• WHAT YOU NEED TO DO: Among the entries below, how many lines contain the string "Purification"? Only the number is wanted.
------ MATERIAL PROVIDED
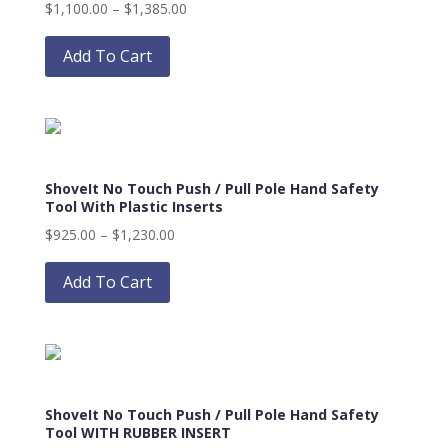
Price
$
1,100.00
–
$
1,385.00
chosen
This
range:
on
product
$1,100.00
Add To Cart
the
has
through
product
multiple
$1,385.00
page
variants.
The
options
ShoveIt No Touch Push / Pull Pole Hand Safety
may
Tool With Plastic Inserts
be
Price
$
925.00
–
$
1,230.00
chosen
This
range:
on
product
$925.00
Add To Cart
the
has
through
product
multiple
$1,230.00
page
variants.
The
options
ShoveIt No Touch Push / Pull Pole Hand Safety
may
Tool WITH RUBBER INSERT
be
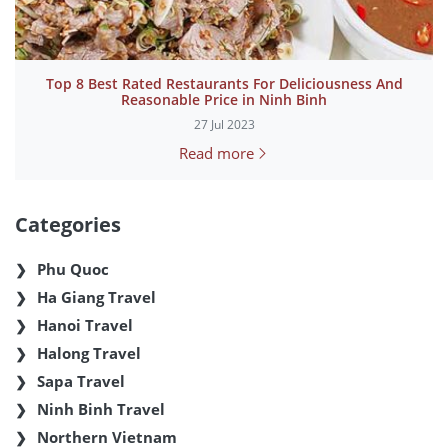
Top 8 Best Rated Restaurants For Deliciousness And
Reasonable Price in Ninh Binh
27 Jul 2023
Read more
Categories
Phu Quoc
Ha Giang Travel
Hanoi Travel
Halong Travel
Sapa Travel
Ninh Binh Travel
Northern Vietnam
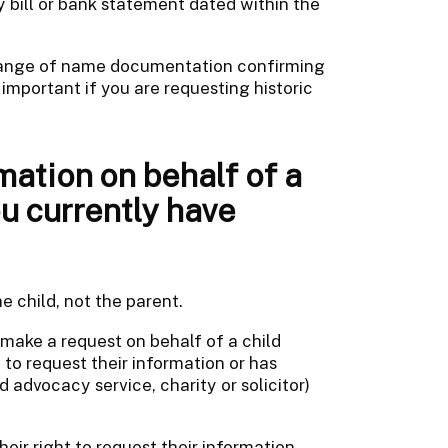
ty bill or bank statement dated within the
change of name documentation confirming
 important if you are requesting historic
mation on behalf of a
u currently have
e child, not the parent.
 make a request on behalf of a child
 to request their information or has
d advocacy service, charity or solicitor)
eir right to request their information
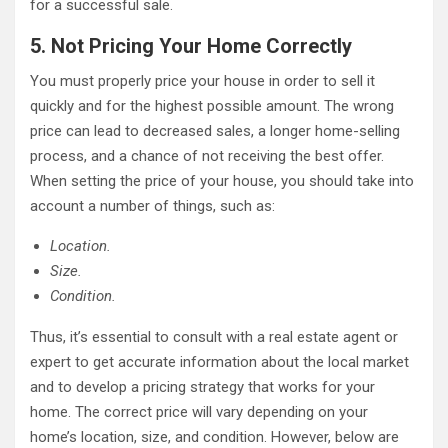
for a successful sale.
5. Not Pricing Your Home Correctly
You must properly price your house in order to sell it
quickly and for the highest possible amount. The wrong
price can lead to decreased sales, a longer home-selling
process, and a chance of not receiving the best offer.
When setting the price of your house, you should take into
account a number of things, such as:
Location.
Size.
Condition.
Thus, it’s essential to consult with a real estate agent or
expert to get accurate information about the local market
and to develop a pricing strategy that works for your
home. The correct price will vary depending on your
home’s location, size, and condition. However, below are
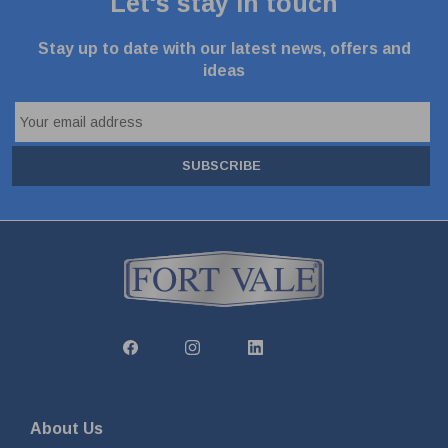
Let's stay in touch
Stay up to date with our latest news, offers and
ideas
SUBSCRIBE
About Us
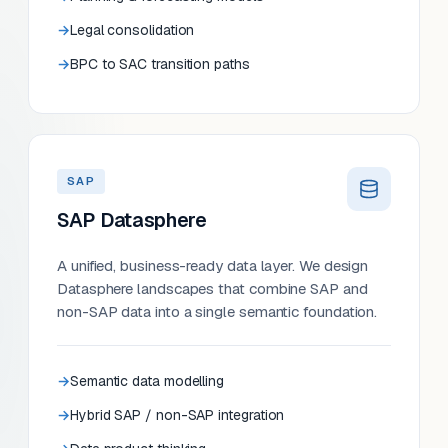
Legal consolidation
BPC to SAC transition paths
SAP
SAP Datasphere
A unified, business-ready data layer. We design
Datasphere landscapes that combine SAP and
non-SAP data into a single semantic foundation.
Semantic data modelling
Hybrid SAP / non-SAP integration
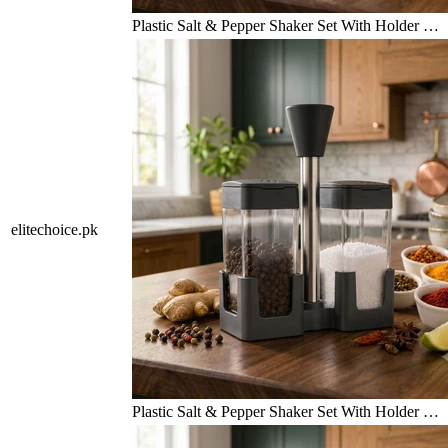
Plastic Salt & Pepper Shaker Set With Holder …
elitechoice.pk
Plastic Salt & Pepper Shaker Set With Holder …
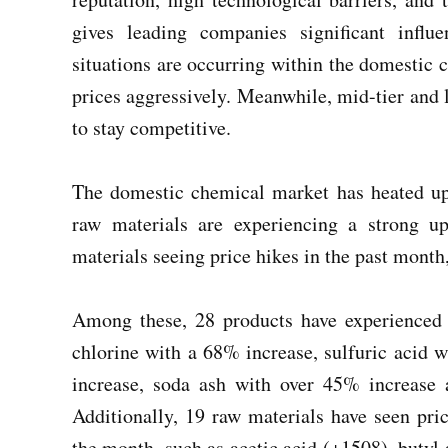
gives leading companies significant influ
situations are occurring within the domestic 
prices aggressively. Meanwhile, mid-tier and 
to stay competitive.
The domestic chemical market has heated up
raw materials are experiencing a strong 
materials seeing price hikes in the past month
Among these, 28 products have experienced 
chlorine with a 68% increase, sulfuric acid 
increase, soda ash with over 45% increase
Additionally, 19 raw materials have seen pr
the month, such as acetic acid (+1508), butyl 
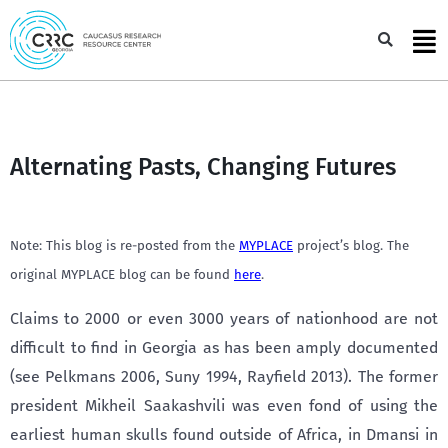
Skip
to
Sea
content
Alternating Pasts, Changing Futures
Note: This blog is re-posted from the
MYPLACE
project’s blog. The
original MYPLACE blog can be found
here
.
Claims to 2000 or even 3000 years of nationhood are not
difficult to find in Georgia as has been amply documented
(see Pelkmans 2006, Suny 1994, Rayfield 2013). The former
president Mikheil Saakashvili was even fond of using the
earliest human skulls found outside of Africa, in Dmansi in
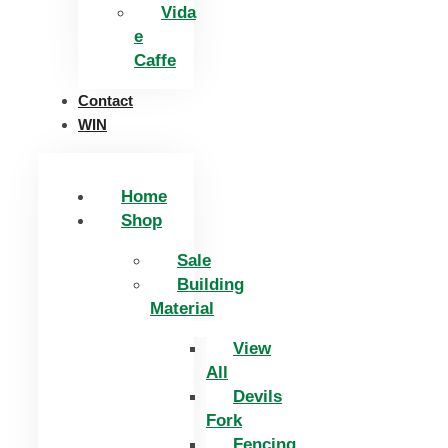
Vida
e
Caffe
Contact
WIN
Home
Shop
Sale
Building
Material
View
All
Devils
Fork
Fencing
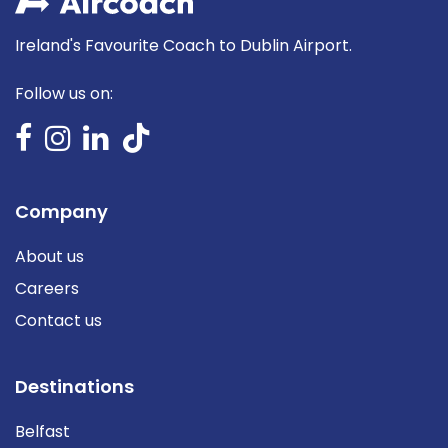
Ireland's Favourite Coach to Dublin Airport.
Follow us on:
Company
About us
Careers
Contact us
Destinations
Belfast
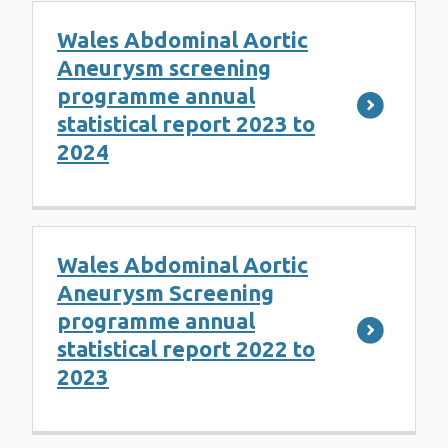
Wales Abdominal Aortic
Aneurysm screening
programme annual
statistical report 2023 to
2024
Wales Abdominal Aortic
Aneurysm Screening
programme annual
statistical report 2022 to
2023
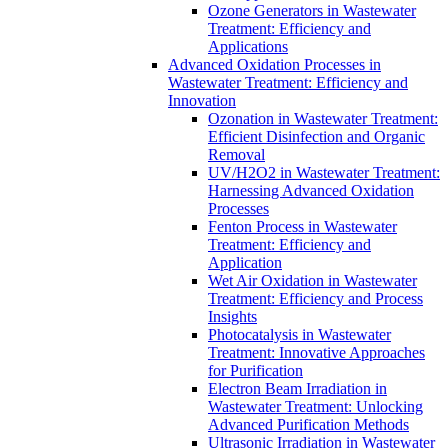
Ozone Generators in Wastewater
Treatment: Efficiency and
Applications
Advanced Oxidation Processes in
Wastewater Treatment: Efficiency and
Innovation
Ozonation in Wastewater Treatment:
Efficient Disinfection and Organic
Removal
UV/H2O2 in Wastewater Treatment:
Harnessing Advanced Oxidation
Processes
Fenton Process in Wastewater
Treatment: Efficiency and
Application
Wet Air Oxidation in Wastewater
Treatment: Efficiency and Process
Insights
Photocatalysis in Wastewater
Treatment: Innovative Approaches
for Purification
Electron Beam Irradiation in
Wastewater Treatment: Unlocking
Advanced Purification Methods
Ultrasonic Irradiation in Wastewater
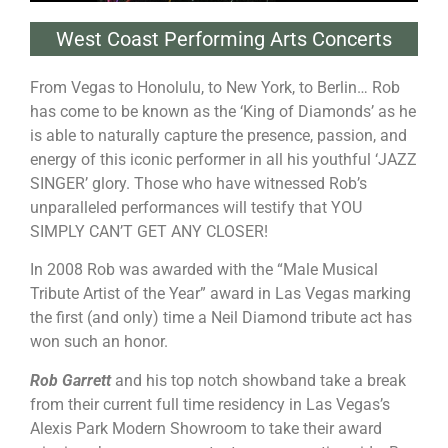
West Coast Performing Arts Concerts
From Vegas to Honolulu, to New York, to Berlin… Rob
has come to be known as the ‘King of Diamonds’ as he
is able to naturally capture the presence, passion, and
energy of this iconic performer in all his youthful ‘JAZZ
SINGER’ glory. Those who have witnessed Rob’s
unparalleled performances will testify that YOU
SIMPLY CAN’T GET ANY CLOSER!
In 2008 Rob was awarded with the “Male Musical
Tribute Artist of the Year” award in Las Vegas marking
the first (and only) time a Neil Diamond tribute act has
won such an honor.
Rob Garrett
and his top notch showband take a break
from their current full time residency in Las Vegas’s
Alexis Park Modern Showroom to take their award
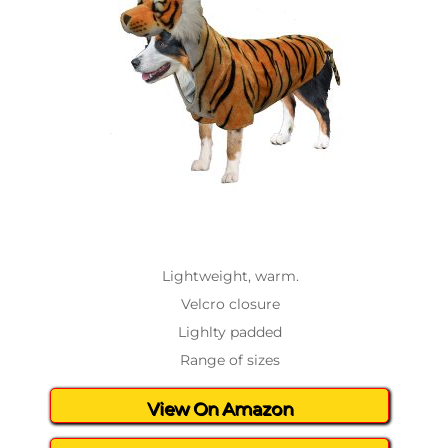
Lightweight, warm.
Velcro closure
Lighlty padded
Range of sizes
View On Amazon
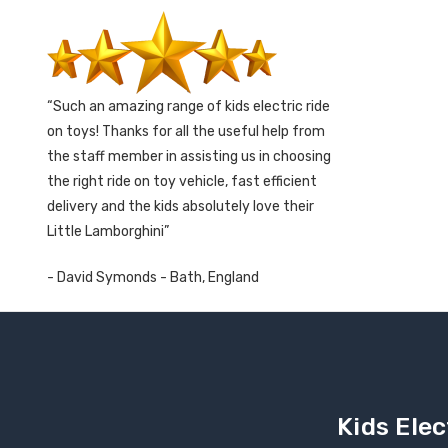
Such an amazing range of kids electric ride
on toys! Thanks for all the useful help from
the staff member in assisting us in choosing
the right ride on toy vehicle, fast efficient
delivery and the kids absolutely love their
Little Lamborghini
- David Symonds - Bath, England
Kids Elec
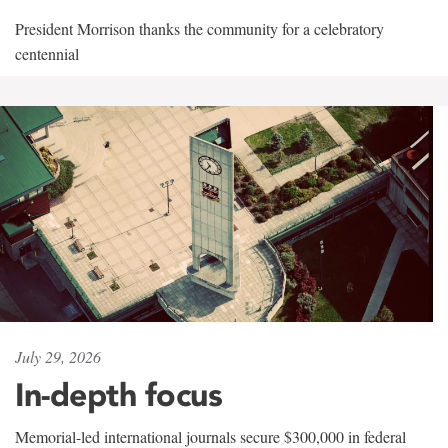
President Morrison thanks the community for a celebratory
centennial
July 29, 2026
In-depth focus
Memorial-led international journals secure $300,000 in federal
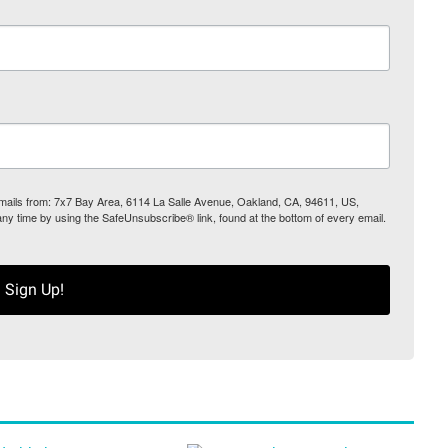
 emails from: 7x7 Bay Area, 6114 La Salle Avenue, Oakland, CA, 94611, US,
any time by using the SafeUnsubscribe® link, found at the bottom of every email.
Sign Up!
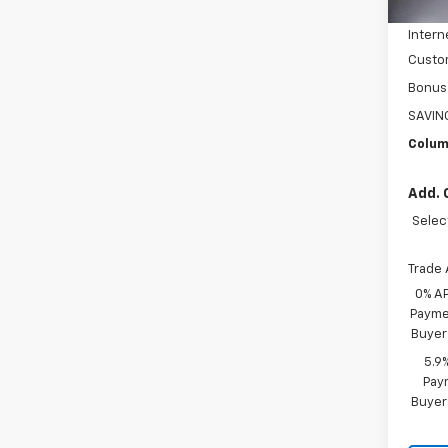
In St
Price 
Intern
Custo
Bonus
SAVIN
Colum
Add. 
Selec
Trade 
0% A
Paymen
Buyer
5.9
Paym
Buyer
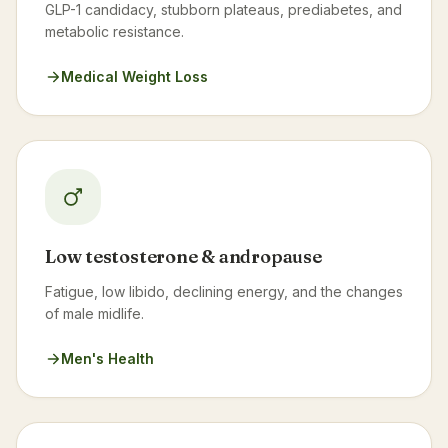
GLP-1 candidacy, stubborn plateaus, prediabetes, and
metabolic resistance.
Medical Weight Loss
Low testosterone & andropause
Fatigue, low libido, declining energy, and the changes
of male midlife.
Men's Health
------------
• WRITTEN SOLUTION: 2